Can I compile a cuda program without having a cuda device

The answer to your question is YES.

The nvcc compiler driver is not related to the physical presence of a device, so you can compile CUDA codes even without a CUDA capable GPU. Be warned however that, as remarked by Robert Crovella, the CUDA driver library libcuda.so (cuda.lib for Windows) comes with the NVIDIA driver and not with the CUDA toolkit installer. This means that codes requiring driver APIs (whose entry points are prefixed with cu, see Appendix H of the CUDA C Programming Guide) will need a forced installation of a "recent" driver without the presence of an NVIDIA GPU, running the driver installer separately with the --help command line switch.

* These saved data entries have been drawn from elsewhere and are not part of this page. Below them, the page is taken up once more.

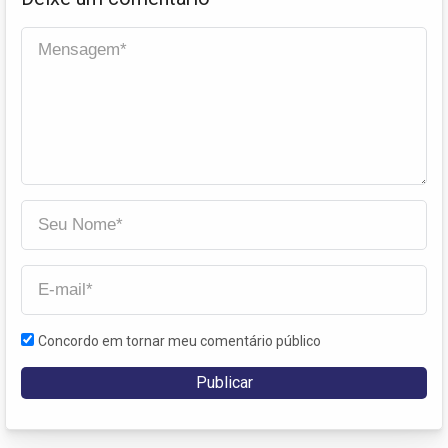
Concordo em tornar meu comentário público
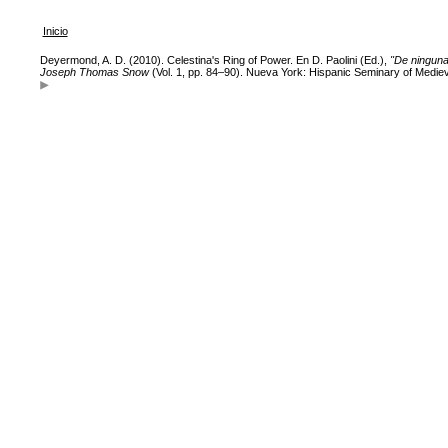
Inicio
Deyermond, A. D. (2010). Celestina's Ring of Power. En D. Paolini (Ed.),
"De ninguna
Joseph Thomas Snow
(Vol. 1, pp. 84–90). Nueva York: Hispanic Seminary of Mediev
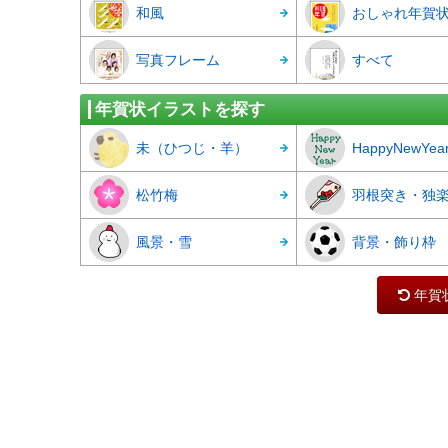
和風
おしゃれ年賀
写真フレーム
すべて
年賀状イラストを探す
未（ひつじ・羊）
HappyNewYea
松竹梅
羽根突き・独
風景・雪
背景・飾り枠
年賀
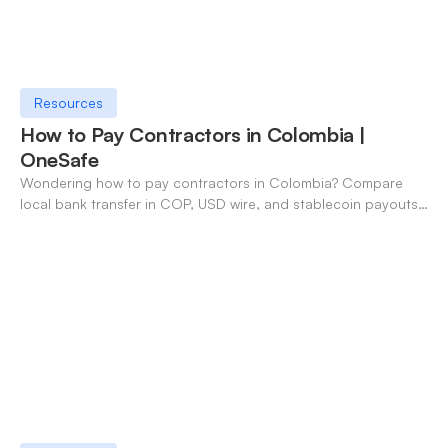
Resources
How to Pay Contractors in Colombia |
OneSafe
Wondering how to pay contractors in Colombia? Compare
local bank transfer in COP, USD wire, and stablecoin payouts.
✓ Open an account with OneSafe.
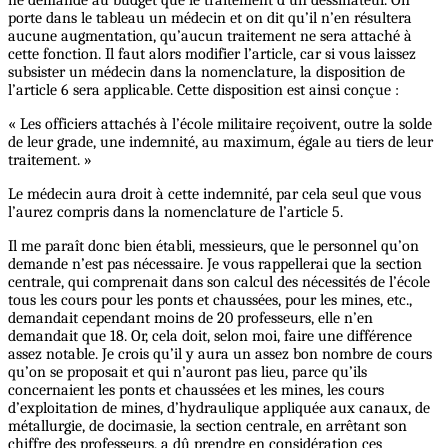
porte dans le tableau un médecin et on dit qu’il n’en résultera
aucune augmentation, qu’aucun traitement ne sera attaché à
cette fonction. Il faut alors modifier l’article, car si vous laissez
subsister un médecin dans la nomenclature, la disposition de
l’article 6 sera applicable. Cette disposition est ainsi conçue :
« Les officiers attachés à l’école militaire reçoivent, outre la solde
de leur grade, une indemnité, au maximum, égale au tiers de leur
traitement. »
Le médecin aura droit à cette indemnité, par cela seul que vous
l’aurez compris dans la nomenclature de l’article 5.
Il me paraît donc bien établi, messieurs, que le personnel qu’on
demande n’est pas nécessaire. Je vous rappellerai que la section
centrale, qui comprenait dans son calcul des nécessités de l’école
tous les cours pour les ponts et chaussées, pour les mines, etc.,
demandait cependant moins de 20 professeurs, elle n’en
demandait que 18. Or, cela doit, selon moi, faire une différence
assez notable. Je crois qu’il y aura un assez bon nombre de cours
qu’on se proposait et qui n’auront pas lieu, parce qu’ils
concernaient les ponts et chaussées et les mines, les cours
d’exploitation de mines, d’hydraulique appliquée aux canaux, de
métallurgie, de docimasie, la section centrale, en arrêtant son
chiffre des professeurs, a dû prendre en considération ces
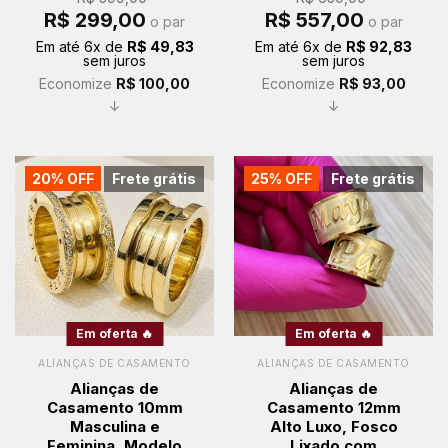
O
O
O
O
R$
299,00
R$
557,00
o par
o par
preço
preço
preço
preço
original
atual
original
atual
Em até
6
x de
R$
49,83
Em até
6
x de
R$
92,83
era:
é:
era:
é:
sem juros
sem juros
R$ 399,00.
R$ 299,00.
R$ 650,00.
R$ 557,00.
Economize
R$
100,00
Economize
R$
93,00
↓
↓
20% OFF
Frete grátis
25% OFF
Frete grátis
Em oferta 🔥
Em oferta 🔥
ALIANÇAS DE CASAMENTO
ALIANÇAS DE CASAMENTO
Alianças de
Alianças de
Casamento 10mm
Casamento 12mm
Masculina e
Alto Luxo, Fosco
Feminina, Modelo
Lixado com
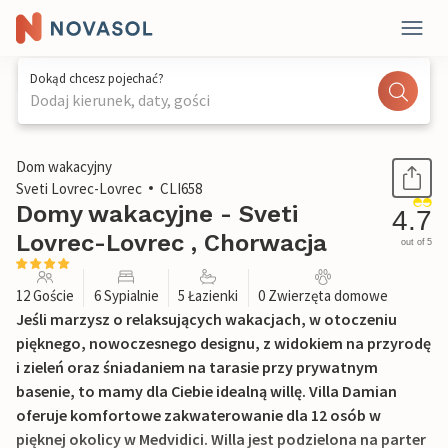
Dokąd chcesz pojechać?
Dodaj kierunek, daty, gości
1 / 33
Dom wakacyjny
Sveti Lovrec-Lovrec
CLI658
Domy wakacyjne - Sveti
4.7
Lovrec-Lovrec , Chorwacja
out of 5
12 Goście
6 Sypialnie
5 Łazienki
0 Zwierzęta domowe
Jeśli marzysz o relaksujących wakacjach, w otoczeniu
pięknego, nowoczesnego designu, z widokiem na przyrodę
i zieleń oraz śniadaniem na tarasie przy prywatnym
basenie, to mamy dla Ciebie idealną willę. Villa Damian
oferuje komfortowe zakwaterowanie dla 12 osób w
pięknej okolicy w Medvidici. Willa jest podzielona na parter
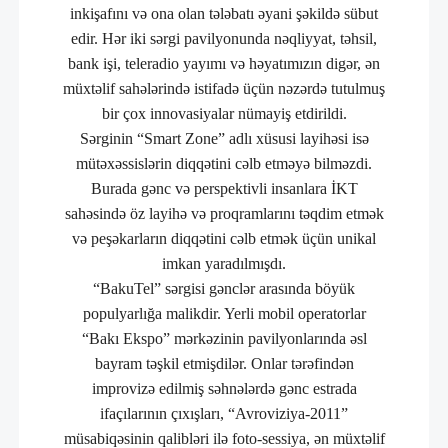
inkişafını və ona olan tələbatı əyani şəkildə sübut
edir. Hər iki sərgi pavilyonunda nəqliyyat, təhsil,
bank işi, teleradio yayımı və həyatımızın digər, ən
müxtəlif sahələrində istifadə üçün nəzərdə tutulmuş
bir çox innovasiyalar nümayiş etdirildi.
Sərginin “Smart Zone” adlı xüsusi layihəsi isə
mütəxəssislərin diqqətini cəlb etməyə bilməzdi.
Burada gənc və perspektivli insanlara İKT
sahəsində öz layihə və proqramlarını təqdim etmək
və peşəkarların diqqətini cəlb etmək üçün unikal
imkan yaradılmışdı.
“BakuTel” sərgisi gənclər arasında böyük
populyarlığa malikdir. Yerli mobil operatorlar
“Bakı Ekspo” mərkəzinin pavilyonlarında əsl
bayram təşkil etmişdilər. Onlar tərəfindən
improvizə edilmiş səhnələrdə gənc estrada
ifaçılarının çıxışları, “Avroviziya-2011”
müsabiqəsinin qalibləri ilə foto-sessiya, ən müxtəlif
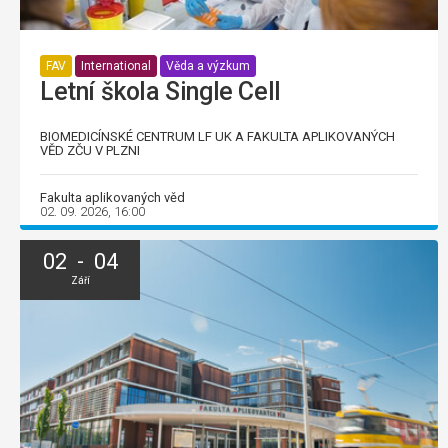
FAV
International
Věda a výzkum
Letní škola Single Cell
BIOMEDICÍNSKÉ CENTRUM LF UK A FAKULTA APLIKOVANÝCH
VĚD ZČU V PLZNI
Fakulta aplikovaných věd
02. 09. 2026, 16:00
02 - 04
Září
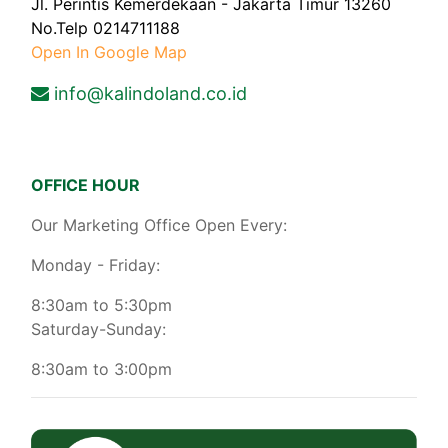
Jl. Perintis Kemerdekaan - Jakarta Timur 13260
No.Telp 0214711188
Open In Google Map
info@kalindoland.co.id
OFFICE HOUR
Our Marketing Office Open Every:
Monday - Friday:
8:30am to 5:30pm
Saturday-Sunday:
8:30am to 3:00pm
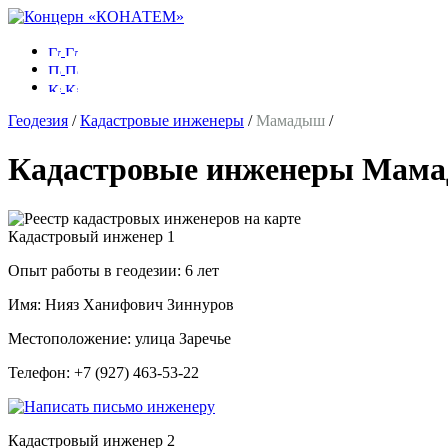
Геодезия
/
Кадастровые инженеры
/
Мамадыш
/
Кадастровые инженеры Мам
Кадастровый инженер
1
Опыт работы в геодезии:
6 лет
Имя:
Нияз Ханифович Зиннуров
Местоположение:
улица Заречье
Телефон:
+7 (927) 463-53-22
Кадастровый инженер
2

Following the same rationale, you can compile CUDA codes for an architecture when your node hosts a GPU of a different architecture. For example, you can compile a code for a GeForce GT 540M (compute capability 2.1) on a machine hosting a GT 210 (compute capability 1.2).

Of course, in both the cases (no GPU or GPU with different architecture), you will not be able to successfully run the code.

For the early versions of CUDA, it was possible to compile the code under an emulation modality and run the compiled code on a CPU, but device emulation is since some time deprecated. If you don't have a CUDA capable device, but want to run CUDA codes you can try using gpuocelot (but I don't have any experience with that).